_TASK OBJECTIVE_
Look through the records below, count the lines with the word "súbory", and reply with only the number.
[SOURCE INFORMATION]
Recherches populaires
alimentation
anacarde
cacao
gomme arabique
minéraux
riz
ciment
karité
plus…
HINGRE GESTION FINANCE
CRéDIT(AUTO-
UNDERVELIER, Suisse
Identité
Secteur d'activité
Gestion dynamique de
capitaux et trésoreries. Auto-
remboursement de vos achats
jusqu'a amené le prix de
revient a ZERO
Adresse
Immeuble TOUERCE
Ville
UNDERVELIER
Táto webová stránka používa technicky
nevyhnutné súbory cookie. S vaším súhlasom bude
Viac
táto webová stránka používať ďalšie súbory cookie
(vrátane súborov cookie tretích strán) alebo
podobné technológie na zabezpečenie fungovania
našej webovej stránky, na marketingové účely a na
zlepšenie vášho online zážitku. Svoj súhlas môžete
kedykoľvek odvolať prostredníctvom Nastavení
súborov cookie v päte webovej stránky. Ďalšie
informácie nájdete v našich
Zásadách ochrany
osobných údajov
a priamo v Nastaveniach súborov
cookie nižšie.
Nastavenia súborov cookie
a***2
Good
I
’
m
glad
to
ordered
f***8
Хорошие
[/SOURCE INFORMATION]
_EXERCISE RESPONSE_
2